The America’s Best Communities competition seeks to instill new hope and to help inspire economic revitalization in small towns and cities across the country. Charleston is one of 15 communities to advance into the semifinals. It is now eligible to win major investments to implement its innovative Community Revitalization Plan, which aims to do more aesthetic and recreational development, revamping urban parks, creating a higher density housing mix and connecting downtown to area trails and bike paths.
The plan, “Imagine Charleston: Your Dream. Our Future,” outlines a single set of prioritized recommendations as a unified vision to guide decisions on land use, development and capital improvements that will ensure Charleston remains a highly desirable place to live, work, learn or visit. Its purpose is to assist city leaders in making substantive, thoughtful decisions for the next 10 to 20 years about neighborhood and transportation improvements, as well as special strategies for key areas in the city. It also strives to balance the interests and rights of individual private property owners with those of the entire community.
The plan was presented to the general public for input at open houses and feedback solicited through social media, Web pages, Facebook and Twitter. The strategy was to ask people “What if…?” questions and get them to share their dreams for the future — to tap local creativity and build a shared vision for the whole community and for each individual neighborhood. To look at existing situations and wonder out loud: “What if we were to try something new? What if we were to do things differently? What if we could learn from successes in other places and apply those lessons here?”
Concepts were then further developed, a draft plan was proposed and after public consensus was reached, the city council adopted it.

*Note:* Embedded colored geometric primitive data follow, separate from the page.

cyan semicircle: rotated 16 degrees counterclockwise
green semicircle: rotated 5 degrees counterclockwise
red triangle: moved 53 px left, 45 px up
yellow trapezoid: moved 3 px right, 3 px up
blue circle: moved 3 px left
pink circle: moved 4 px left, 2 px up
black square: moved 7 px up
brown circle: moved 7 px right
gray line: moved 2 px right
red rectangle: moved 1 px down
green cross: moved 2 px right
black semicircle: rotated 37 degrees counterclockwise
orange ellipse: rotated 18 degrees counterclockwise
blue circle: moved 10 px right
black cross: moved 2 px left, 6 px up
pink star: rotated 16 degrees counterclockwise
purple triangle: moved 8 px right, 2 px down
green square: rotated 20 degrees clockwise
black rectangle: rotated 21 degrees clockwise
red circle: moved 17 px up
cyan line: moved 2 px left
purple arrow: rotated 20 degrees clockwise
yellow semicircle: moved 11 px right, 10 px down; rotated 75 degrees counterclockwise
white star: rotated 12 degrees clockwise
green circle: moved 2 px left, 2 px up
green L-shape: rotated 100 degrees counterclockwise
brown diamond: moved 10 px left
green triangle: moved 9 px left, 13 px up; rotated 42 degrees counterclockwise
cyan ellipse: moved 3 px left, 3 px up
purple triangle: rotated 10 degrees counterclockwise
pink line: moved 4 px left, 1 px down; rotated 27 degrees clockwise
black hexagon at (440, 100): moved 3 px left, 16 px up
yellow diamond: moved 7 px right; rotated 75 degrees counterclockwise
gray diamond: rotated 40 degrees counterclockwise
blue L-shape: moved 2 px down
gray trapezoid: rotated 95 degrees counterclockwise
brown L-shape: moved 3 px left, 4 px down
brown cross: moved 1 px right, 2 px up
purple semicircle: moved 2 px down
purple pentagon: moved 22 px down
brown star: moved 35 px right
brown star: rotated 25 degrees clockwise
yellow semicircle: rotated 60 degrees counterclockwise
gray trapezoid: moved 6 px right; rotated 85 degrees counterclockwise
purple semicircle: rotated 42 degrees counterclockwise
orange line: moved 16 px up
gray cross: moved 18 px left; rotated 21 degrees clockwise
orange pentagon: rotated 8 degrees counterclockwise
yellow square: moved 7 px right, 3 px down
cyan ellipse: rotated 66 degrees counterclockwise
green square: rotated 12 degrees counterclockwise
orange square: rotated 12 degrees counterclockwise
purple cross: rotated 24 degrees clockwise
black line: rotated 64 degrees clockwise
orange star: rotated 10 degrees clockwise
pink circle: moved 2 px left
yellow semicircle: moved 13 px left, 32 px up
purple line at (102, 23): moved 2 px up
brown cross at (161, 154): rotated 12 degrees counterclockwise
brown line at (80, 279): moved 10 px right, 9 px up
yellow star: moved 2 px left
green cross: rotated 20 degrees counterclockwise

The key to Charleston’s success is exemplified by Mayor Jones and the team he leads. Do the best you can working with your council, Jones preaches. Move partisan politics out of your city council chambers, because the farther you get away from the issues that directly effect the public, the more dysfunctional things get.
“We need to be constantly asking: What’s real? What works? What’s the cause and what’s the effect? To focus every decision on that.”
Even the mayor isn’t a one-man miracle worker or fortune teller, he added.
“The man or woman who does this job does not have to be the best student in the class. It just takes good instincts, normal intelligence, being willing to work and to motivate other people to work, and to lead.” He paused, then double-emphasized: “You have to lead. Take risks. It’s called occupying your own space.”